Instructions to follow -> Begin your copy at the line with "SHOW CASE (570, 897)" in the records below and end it at the line with "Merkzettel (656, 21)", restating each line word for word; omit the pictures.

Provided material ->
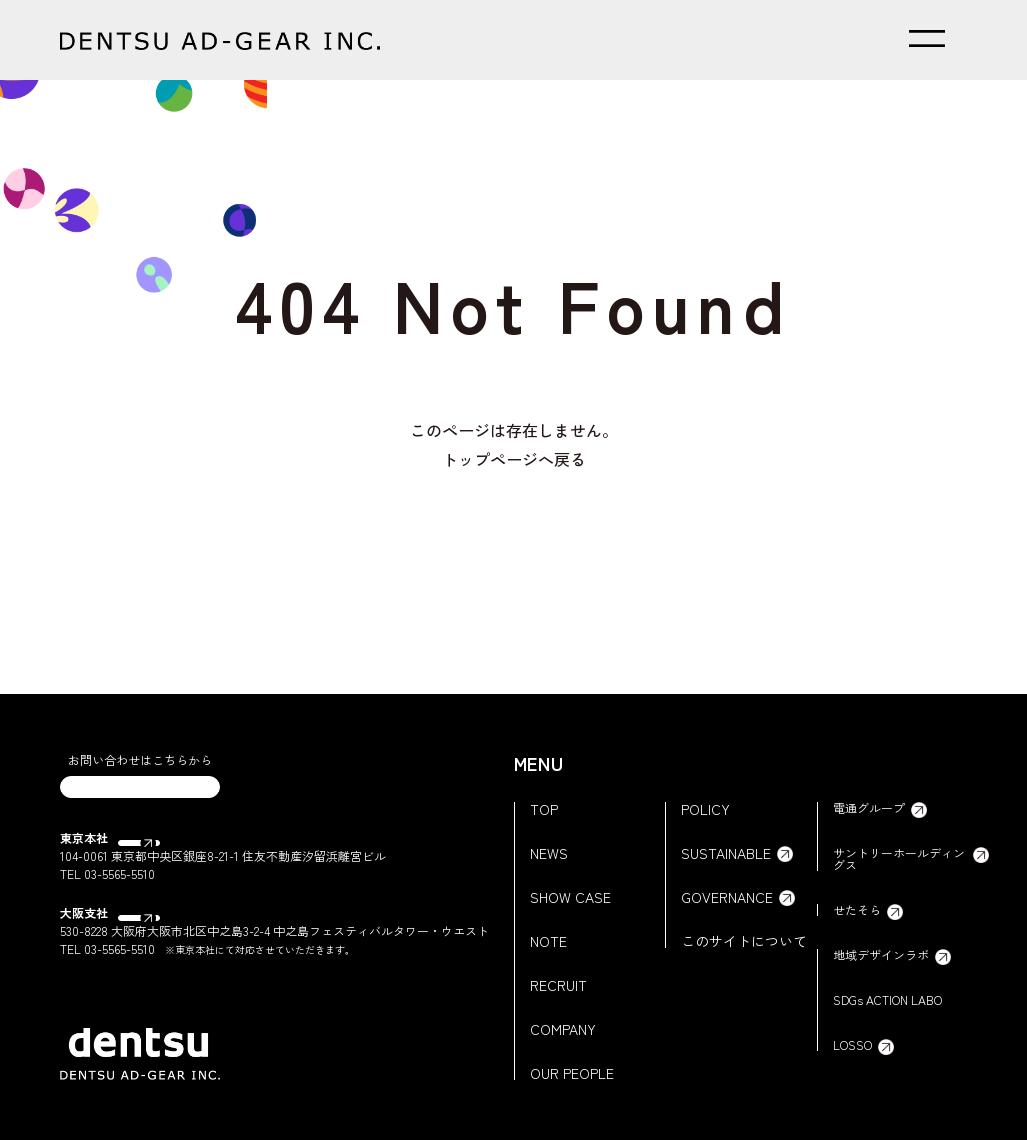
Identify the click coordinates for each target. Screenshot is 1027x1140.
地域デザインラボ (881, 955)
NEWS (549, 853)
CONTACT (140, 799)
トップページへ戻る (514, 459)
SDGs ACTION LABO (887, 1000)
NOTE (548, 941)
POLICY (705, 809)
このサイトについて (744, 941)
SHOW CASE (570, 897)
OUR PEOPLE (572, 1073)
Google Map (159, 863)
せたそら (857, 910)
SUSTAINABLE (726, 853)
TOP (544, 809)
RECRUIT (558, 985)
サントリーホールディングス (899, 859)
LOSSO (852, 1045)
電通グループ (869, 808)
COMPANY (563, 1029)
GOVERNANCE (727, 897)
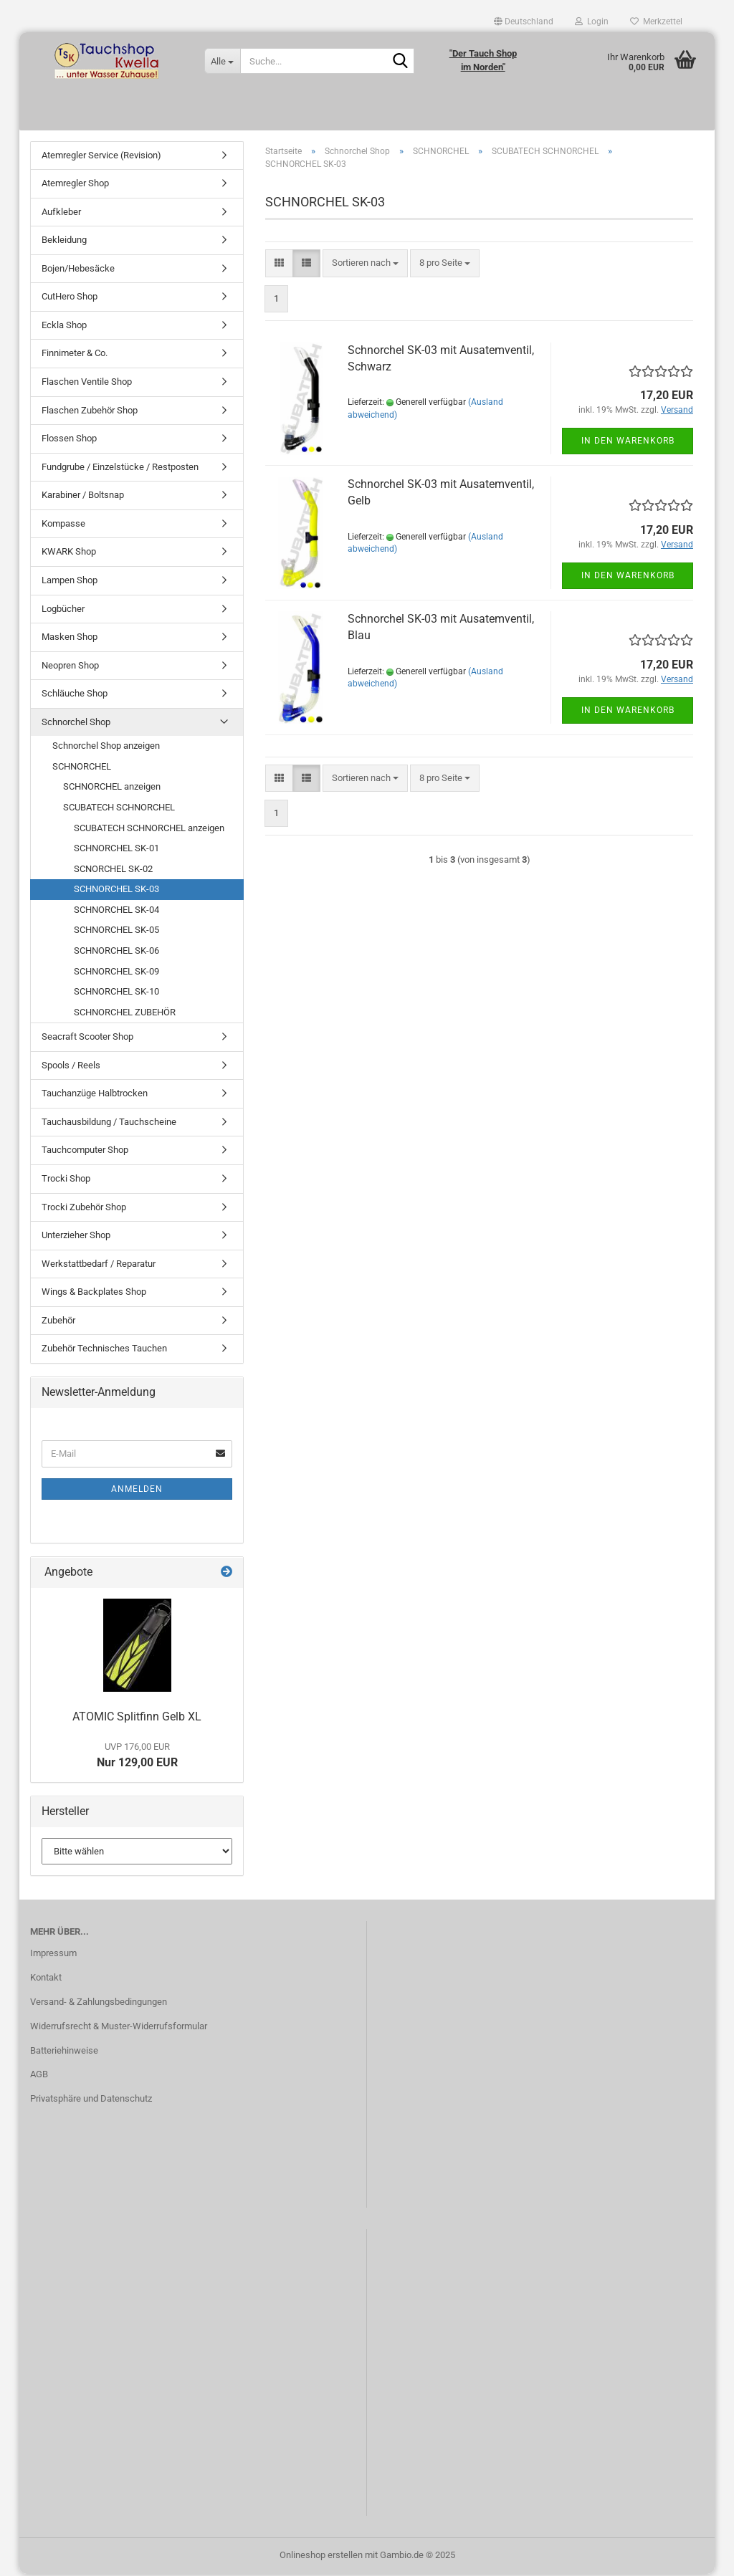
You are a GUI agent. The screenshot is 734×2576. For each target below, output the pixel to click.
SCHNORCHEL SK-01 (116, 851)
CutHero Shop (69, 299)
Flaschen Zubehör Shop (90, 412)
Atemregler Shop (75, 186)
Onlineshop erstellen (321, 2557)
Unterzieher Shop (76, 1237)
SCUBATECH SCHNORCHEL (119, 810)
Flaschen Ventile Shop (87, 384)
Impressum (53, 1955)
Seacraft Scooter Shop (87, 1039)
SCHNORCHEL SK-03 (116, 891)
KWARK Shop (69, 554)
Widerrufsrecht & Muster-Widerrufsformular (118, 2028)
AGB (39, 2077)
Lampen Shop (69, 582)
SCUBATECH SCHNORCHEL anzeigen (149, 830)
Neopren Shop (70, 667)
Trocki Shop (66, 1181)
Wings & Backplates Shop (94, 1294)
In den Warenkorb (628, 444)
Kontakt (46, 1979)
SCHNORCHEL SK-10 (116, 994)
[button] (523, 21)
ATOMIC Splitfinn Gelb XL (136, 1718)
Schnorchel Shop (76, 724)
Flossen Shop (69, 441)
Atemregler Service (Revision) (101, 157)
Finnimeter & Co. (75, 355)
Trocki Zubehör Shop (84, 1209)
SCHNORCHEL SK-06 (116, 952)
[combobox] (365, 266)
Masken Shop (69, 639)
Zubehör (58, 1322)
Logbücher (63, 610)
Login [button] (592, 21)
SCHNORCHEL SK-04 (116, 911)
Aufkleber (61, 214)
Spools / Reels (71, 1067)
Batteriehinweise (64, 2052)
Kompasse (63, 525)
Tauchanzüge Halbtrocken (95, 1096)
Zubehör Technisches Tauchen (104, 1351)
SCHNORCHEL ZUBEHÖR (125, 1014)
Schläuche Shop (75, 696)
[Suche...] (222, 61)
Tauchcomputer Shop (85, 1152)
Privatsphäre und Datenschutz (91, 2101)
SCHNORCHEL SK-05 (116, 932)
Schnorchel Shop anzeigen (106, 748)
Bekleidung (64, 242)
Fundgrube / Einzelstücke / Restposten (120, 469)
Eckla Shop (64, 327)
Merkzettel (656, 21)
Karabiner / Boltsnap (83, 497)
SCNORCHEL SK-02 (113, 871)
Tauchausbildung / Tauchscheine (109, 1124)
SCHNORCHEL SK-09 (116, 973)
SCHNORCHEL (81, 768)
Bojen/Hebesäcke (78, 270)
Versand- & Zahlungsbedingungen (98, 2003)
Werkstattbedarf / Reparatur (99, 1265)
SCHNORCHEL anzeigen (112, 789)
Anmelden (137, 1491)
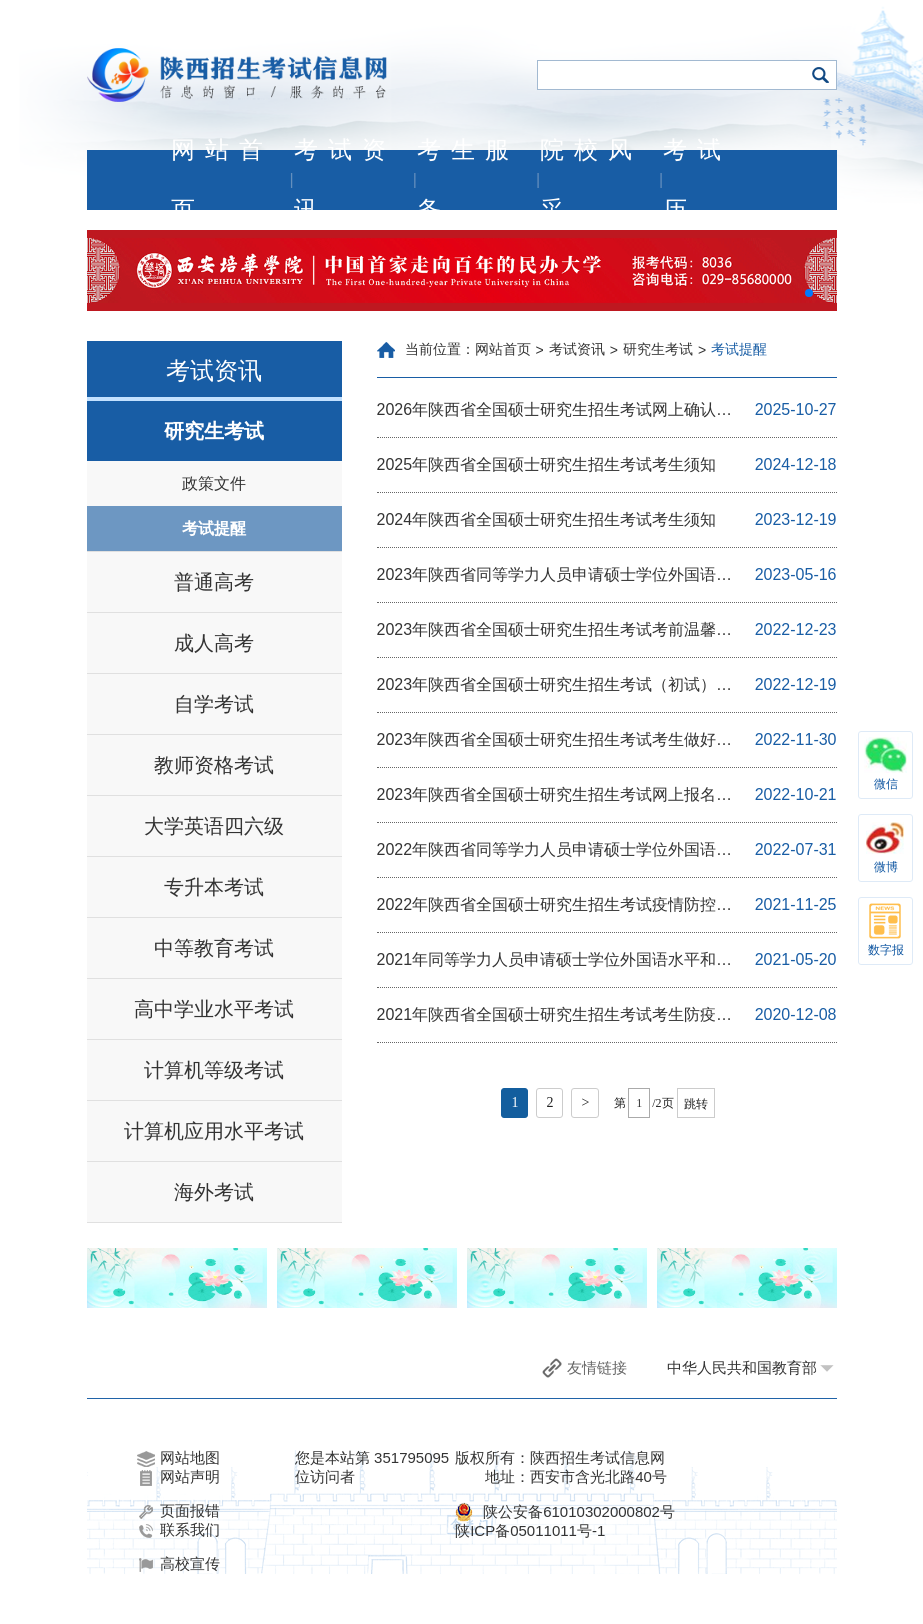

Your solution ->
SHOW CASE (570, 897)
OUR PEOPLE (572, 1073)
Google Map (159, 863)
せたそら (857, 910)
SUSTAINABLE (726, 853)
TOP (544, 809)
RECRUIT (558, 985)
サントリーホールディングス (899, 859)
LOSSO (852, 1045)
電通グループ (869, 808)
COMPANY (563, 1029)
GOVERNANCE (727, 897)
You are a GUI agent. The screenshot is 734×2576. For each target below, output the pixel to click.
SCHNORCHEL SK-01 (116, 851)
CutHero Shop (69, 299)
Flaschen Zubehör Shop (90, 412)
Atemregler Shop (75, 186)
Onlineshop erstellen (321, 2557)
Unterzieher Shop (76, 1237)
SCUBATECH SCHNORCHEL (119, 810)
Flaschen Ventile Shop (87, 384)
Impressum (53, 1955)
Seacraft Scooter Shop (87, 1039)
SCHNORCHEL SK-03 (116, 891)
KWARK Shop (69, 554)
Widerrufsrecht & Muster-Widerrufsformular (118, 2028)
AGB (39, 2077)
Lampen Shop (69, 582)
SCUBATECH SCHNORCHEL anzeigen (149, 830)
Neopren Shop (70, 667)
Trocki Shop (66, 1181)
Wings & Backplates Shop (94, 1294)
In den Warenkorb (628, 444)
Kontakt (46, 1979)
SCHNORCHEL SK-10 (116, 994)
[button] (523, 21)
ATOMIC Splitfinn Gelb XL (136, 1718)
Schnorchel Shop (76, 724)
Flossen Shop (69, 441)
Atemregler Service (Revision) (101, 157)
Finnimeter & Co. (75, 355)
Trocki Zubehör Shop (84, 1209)
SCHNORCHEL SK-06 (116, 952)
[combobox] (365, 266)
Masken Shop (69, 639)
Zubehör (58, 1322)
Logbücher (63, 610)
Login [button] (592, 21)
SCHNORCHEL SK-04 (116, 911)
Aufkleber (61, 214)
Spools / Reels (71, 1067)
Batteriehinweise (64, 2052)
Kompasse (63, 525)
Tauchanzüge Halbtrocken (95, 1096)
Zubehör Technisches Tauchen (104, 1351)
SCHNORCHEL ZUBEHÖR (125, 1014)
Schläuche Shop (75, 696)
[Suche...] (222, 61)
Tauchcomputer Shop (85, 1152)
Privatsphäre und Datenschutz (91, 2101)
SCHNORCHEL SK-05 (116, 932)
Schnorchel Shop anzeigen (106, 748)
Bekleidung (64, 242)
Fundgrube / Einzelstücke / Restposten (120, 469)
Eckla Shop (64, 327)
Merkzettel (656, 21)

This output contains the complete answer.